Entries supplied:
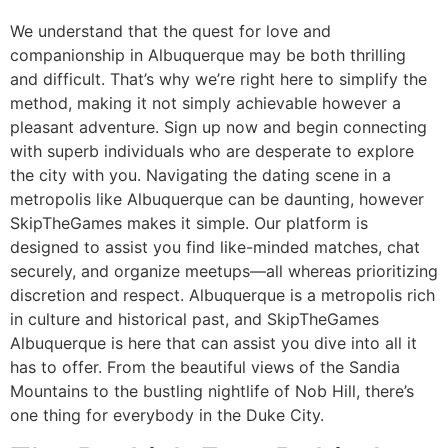
We understand that the quest for love and
companionship in Albuquerque may be both thrilling
and difficult. That’s why we’re right here to simplify the
method, making it not simply achievable however a
pleasant adventure. Sign up now and begin connecting
with superb individuals who are desperate to explore
the city with you. Navigating the dating scene in a
metropolis like Albuquerque can be daunting, however
SkipTheGames makes it simple. Our platform is
designed to assist you find like-minded matches, chat
securely, and organize meetups—all whereas prioritizing
discretion and respect. Albuquerque is a metropolis rich
in culture and historical past, and SkipTheGames
Albuquerque is here that can assist you dive into all it
has to offer. From the beautiful views of the Sandia
Mountains to the bustling nightlife of Nob Hill, there’s
one thing for everybody in the Duke City.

Problem statement:
Filter the records above, keeping each line that contains the word "Albuquerque".

Task output:
companionship in Albuquerque may be both thrilling
metropolis like Albuquerque can be daunting, however
discretion and respect. Albuquerque is a metropolis rich
Albuquerque is here that can assist you dive into all it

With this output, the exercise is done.